Raza, a convener of Aghaz-i-Dosti — a friendship initiative between the youth of India and Pakistan — was reportedly picked up by men in plain clothes from his Model Colony residence in Gulberg on December 2, 2017.
Activists belonging to various rights groups, along with friends and family, had since been agitating for Raza’s release. They had condemned the ‘enforced disappearance’ of activists and attempts to silence and harass those speaking up for peace and human rights.
Model Town SP Investigation Mohammad Imran said that Punjab police had recovered Raza 10 days ago. He, however, did not disclose further details about where Raza was found.
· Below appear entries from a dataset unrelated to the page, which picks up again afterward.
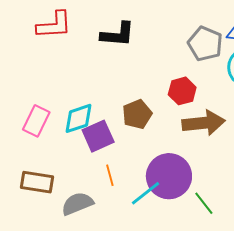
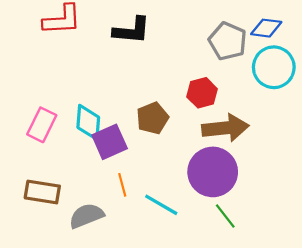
cyan diamond: (79, 118) -> (88, 122), turned -68
purple circle: (169, 176) -> (213, 172), moved
cyan line: (145, 193) -> (161, 205), turned 68

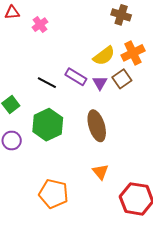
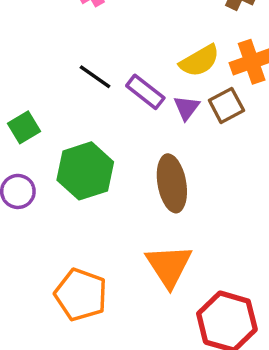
black line: (47, 83) -> (95, 77), moved
orange triangle: (101, 172) -> (169, 266), size x1.6

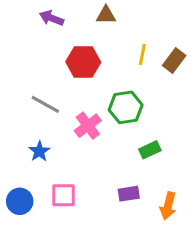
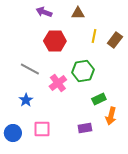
brown triangle: (106, 15) -> (78, 13), moved
purple arrow: (51, 18) -> (44, 12), moved
orange arrow: (168, 206) -> (111, 116), moved

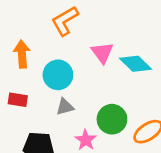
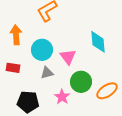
pink triangle: (102, 53) -> (68, 57), moved
cyan diamond: (136, 64) -> (98, 42), turned 40

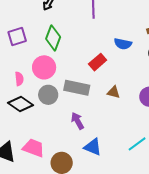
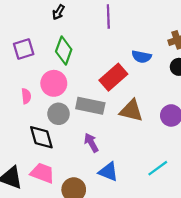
red rectangle: (98, 62) -> (113, 77), size x1.4
brown triangle: (114, 92) -> (131, 111), size x1.6
black diamond: (21, 104) -> (41, 137), moved, turned 40

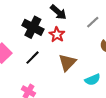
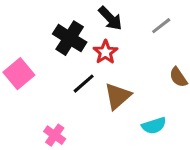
gray line: (93, 22) -> (161, 26), moved
black line: (32, 58) -> (84, 84), moved

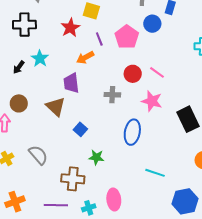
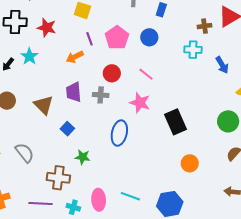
blue circle: (152, 24) -> (149, 37), moved
red star: (70, 28) -> (47, 28), moved, turned -30
red circle: (133, 74) -> (112, 73), moved
purple trapezoid: (71, 83) -> (74, 92), moved
cyan line: (155, 173) -> (130, 196), moved
cyan cross: (89, 208) -> (73, 207), turned 32

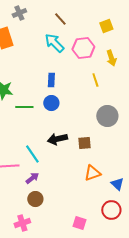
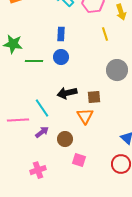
orange triangle: (92, 173) -> (85, 116), moved, turned -42
brown circle: (35, 199) -> (65, 139), moved
pink cross: (22, 223) -> (38, 170), moved
pink square: (79, 223) -> (79, 160), moved

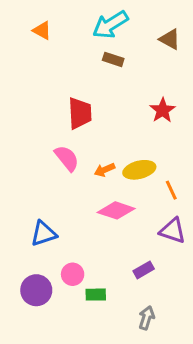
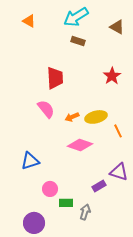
purple triangle: (173, 231) -> (119, 172), moved
purple circle: (36, 290) -> (34, 223), moved
gray arrow: (147, 318) -> (85, 212), moved

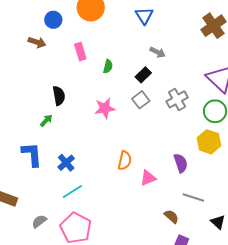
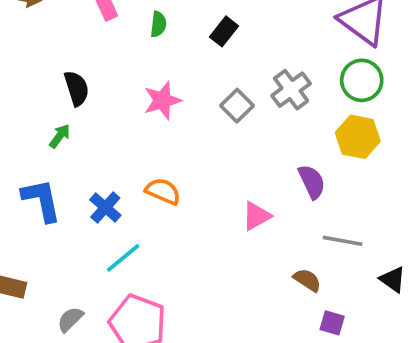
gray cross: (177, 99) -> (291, 90), moved
gray square: (141, 100) -> (237, 106), moved
orange semicircle: (125, 161) -> (163, 191), moved, turned -72

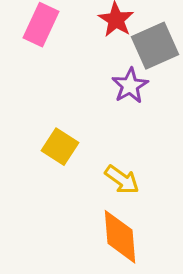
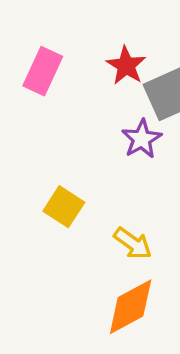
orange diamond: (120, 237) -> (131, 307), turned 66

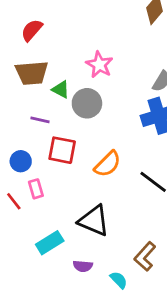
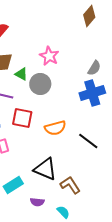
orange semicircle: (108, 164) -> (55, 128), turned 30
brown L-shape: (145, 256) -> (70, 185), moved, turned 105

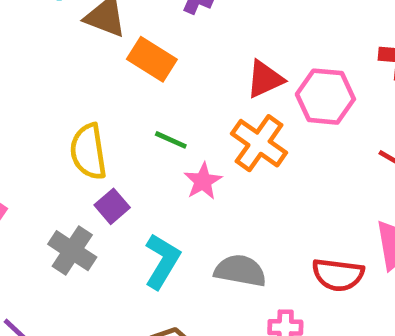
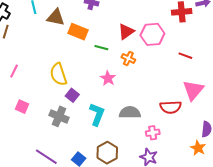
green line: (171, 140) -> (101, 48), moved
orange cross: (259, 143) -> (128, 58), size x0.6

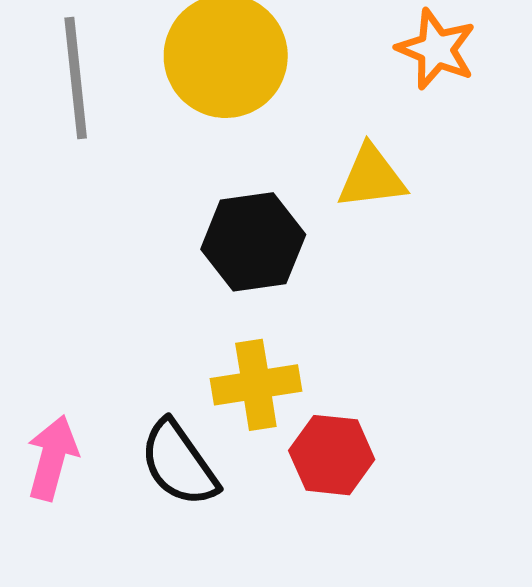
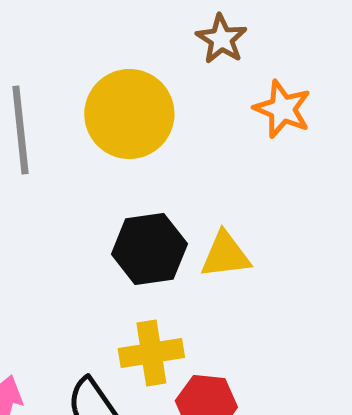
yellow triangle: (372, 177) -> (225, 255), moved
Raza is in good health but he is not willing to give a statement about his disappearance due to “security concerns”.
Speaking to Pakistan Today after the incident had happened, Diep Saeeda of the Institute for Peace and Secular Studies (IPSS) said that Raza had not been involved in any anti-state activity; he was a peace activist who was trying to bridge the gap between Pakistan and India in his own capacity.
“He was apolitical,” she stressed.
Responding to a question about the discussion on Faizabad fiasco in which Raza participated, she had said that everyone was frustrated about the debacle, adding, “We have a right to express ourselves.”
“No state institution has a right to pick up a person on the basis of criticism,” she had also said then.
Women’s rights activist Nighat Saeed Khan had also commented on the incident and had said that picking up people for any reason and not granting right to defend themselves is illegal in democratic countries.
International rights organisation Amnesty International, in a statement issued following Raza’s disappearance, had demanded that the Pakistani government ensure the recovery of the Lahore-based activist.
“The Pakistani authorities must take all measures as may be necessary to investigate Raza Khan’s fate immediately,” Amnesty’s Deputy South Asia Director Dinushika Dissanayake had said.
“Scarcely does a week go by without Amnesty International receiving reports of people going missing in Pakistan,” Dissanayake had said. “Many of them may have been subjected to enforced disappearances, which is a crime under international law.”
Many prominent incidents of disappeared social activists have come to light recently; earlier last year, the news of five activists going missing had elicited a strong response from activists in Pakistan and abroad.
Prior to that, Zeenat Shahzadi, a young journalist who was pursuing the case of an Indian citizen, went missing in 2015. Driven to despair, her younger brother had committed suicide.